## Your objective
Lines before the one containing "nt day signalling to the earliest times." are to be left out; that line and every line after it, through the last line below, are to be reproduced exactly.

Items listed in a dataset
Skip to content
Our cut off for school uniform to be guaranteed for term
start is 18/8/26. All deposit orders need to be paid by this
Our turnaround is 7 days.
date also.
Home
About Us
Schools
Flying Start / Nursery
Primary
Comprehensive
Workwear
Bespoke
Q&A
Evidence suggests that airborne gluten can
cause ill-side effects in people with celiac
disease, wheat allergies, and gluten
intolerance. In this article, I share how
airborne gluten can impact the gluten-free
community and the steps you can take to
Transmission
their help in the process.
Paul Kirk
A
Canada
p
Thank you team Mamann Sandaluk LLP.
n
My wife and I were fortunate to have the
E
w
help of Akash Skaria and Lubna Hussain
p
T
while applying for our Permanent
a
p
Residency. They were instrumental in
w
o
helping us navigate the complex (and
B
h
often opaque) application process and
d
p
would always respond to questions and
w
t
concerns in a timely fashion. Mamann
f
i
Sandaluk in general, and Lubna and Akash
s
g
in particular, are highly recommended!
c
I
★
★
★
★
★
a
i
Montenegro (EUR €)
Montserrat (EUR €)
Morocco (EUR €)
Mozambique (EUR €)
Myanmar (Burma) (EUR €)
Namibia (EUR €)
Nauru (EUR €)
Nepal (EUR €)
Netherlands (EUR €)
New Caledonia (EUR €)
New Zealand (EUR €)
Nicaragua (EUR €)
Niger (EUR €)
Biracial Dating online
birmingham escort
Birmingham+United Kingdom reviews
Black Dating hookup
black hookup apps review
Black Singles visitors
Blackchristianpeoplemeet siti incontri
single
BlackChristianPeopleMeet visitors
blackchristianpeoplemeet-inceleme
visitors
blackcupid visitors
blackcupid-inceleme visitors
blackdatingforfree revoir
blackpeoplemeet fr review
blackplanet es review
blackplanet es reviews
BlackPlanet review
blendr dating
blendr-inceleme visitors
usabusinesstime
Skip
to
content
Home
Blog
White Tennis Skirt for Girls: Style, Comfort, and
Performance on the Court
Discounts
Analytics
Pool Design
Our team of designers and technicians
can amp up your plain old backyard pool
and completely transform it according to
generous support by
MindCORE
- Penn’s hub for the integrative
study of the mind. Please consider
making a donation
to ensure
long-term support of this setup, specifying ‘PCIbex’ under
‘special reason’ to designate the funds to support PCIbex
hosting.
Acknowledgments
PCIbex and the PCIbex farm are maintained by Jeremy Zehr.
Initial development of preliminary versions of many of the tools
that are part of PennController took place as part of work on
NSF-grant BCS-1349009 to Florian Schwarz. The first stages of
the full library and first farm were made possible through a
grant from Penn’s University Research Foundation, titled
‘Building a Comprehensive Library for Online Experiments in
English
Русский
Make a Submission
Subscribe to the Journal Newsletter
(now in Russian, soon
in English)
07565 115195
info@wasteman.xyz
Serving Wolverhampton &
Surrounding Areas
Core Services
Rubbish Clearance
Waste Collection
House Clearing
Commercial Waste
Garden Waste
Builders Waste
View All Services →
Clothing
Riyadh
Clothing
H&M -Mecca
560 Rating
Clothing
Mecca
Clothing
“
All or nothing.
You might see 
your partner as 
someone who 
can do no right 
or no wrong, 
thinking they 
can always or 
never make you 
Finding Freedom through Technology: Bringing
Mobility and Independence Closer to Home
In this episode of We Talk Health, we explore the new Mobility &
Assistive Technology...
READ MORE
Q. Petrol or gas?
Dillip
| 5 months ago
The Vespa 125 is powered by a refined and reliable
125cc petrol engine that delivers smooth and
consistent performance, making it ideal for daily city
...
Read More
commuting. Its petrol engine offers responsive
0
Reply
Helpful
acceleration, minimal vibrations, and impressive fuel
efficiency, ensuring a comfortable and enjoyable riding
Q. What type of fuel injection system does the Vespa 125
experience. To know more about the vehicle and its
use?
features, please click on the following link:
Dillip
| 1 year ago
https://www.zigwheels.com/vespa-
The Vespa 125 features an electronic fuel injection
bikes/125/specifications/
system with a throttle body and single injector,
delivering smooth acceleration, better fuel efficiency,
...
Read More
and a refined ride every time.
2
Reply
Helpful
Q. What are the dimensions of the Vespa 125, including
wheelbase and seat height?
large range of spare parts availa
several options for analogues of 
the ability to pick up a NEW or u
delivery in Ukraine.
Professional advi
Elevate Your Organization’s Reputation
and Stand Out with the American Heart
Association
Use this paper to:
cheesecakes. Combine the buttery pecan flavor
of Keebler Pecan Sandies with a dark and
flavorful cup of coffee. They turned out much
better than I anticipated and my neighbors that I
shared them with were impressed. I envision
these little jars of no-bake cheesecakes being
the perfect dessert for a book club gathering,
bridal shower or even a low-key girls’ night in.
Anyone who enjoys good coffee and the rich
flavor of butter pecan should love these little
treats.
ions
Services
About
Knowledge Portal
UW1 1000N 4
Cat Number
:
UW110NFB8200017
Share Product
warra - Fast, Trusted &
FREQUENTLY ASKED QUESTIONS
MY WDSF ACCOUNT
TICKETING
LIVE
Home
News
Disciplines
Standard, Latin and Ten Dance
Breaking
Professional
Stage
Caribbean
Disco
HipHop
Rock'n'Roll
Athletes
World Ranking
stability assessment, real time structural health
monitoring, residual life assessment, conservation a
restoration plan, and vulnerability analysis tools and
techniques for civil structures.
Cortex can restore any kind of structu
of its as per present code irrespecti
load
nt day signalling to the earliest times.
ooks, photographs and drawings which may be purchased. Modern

## Expected output
nt day signalling to the earliest times.
ooks, photographs and drawings which may be purchased. Modern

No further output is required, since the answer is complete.